With hands outstretched in blessing, he slowly ascended away from them. As He passed upward, the awe-stricken disciples looked with straining eyes for the last glimpse of their ascending Lord. A cloud of glory received him from their sight. At the same time, there floated down to them the sweetest and most joyous music from the angel choir. While the disciples were still gazing upward, voices addressed them which sounded like richest music. They turned and saw two angels in the form of men, who spoke to them saying:
“Ye men of Galilee, why stand ye gazing up into Heaven? The same Jesus, which is taken up from you into Heaven, shall so come in like manners as ye have seen Him go into Heaven.” —Acts 1:11
These angels belonged to the company that had come to escort the Saviour to His heavenly home. In sympathy and for those left behind, they had stayed to assure them that this separation would not be forever.
The Son of God has triumphed over the prince of darkness and conquered death and sin. Heaven rings with voices in lofty strains proclaiming: “Blessings, and honor, and glory, and power, be unto Him that sitteth upon the throne and unto the Lamb forever and ever.” Revelation 5:13; (Preparing for Eternity)

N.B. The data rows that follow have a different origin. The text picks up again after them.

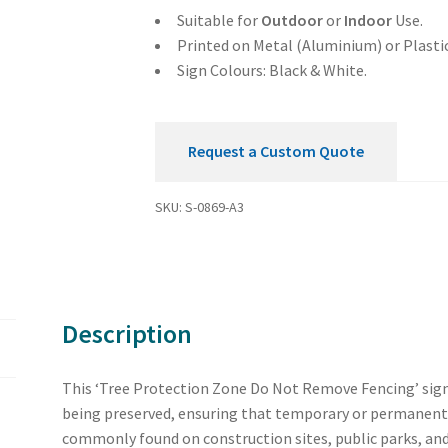
Fencing
Suitable for
Outdoor
or
Indoor
Use.
Sign
Printed on Metal (Aluminium) or Plastic
quantity
Sign Colours: Black & White.
Request a Custom Quote
SKU:
S-0869-A3
Description
This ‘Tree Protection Zone Do Not Remove Fencing’ sign 
being preserved, ensuring that temporary or permanent f
commonly found on construction sites, public parks, and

Our Saviour is coming again. Before parting with His disciples on the earth, He, Himself gave them the promise of His return:
“Let not your heart be troubled”, He said, “For in my Father’s house are many mansions: I go to prepare a place for you and if I go and prepare a place for you, I will come again and receive you unto myself, that where I am, there ye may be also.” —John 14:1-3
As I struggled through the four years of writing “That Melvin Bray”, it dawned on me that the real message in my story was forgiveness. So, as Easter was approaching this year, I remembered my story starts when I was five years old on Easter weekend, 1953.
I was compelled to do this 4-part series of The Life of Jesus, as Easter is the truest meaning of forgiveness and Jesus Christ, the Son of God, loves me and the rest of the world so much that: “Greater love has no man than this, that one lay down His life for His friends.” —John 15:13
I weep when I think of what He had to endure on that cross, for not one, but for everyone, to be forgiven of their sins. Then I realize how unworthy I am, and that I was so pathetic, that it took me over fifty years to forgive one person who had wronged me…not trillions of people, just one person.
Forgive me Father, for I have sinned.
God is Good! God is Great!! Always!!!
I love you all, and sure hope you have a purer heart than I, and that you, too, agree that forgiveness truly is the answer for a happy Life!!
(Can’t sleep? Instead of counting sheep, try talking to the Shepherd).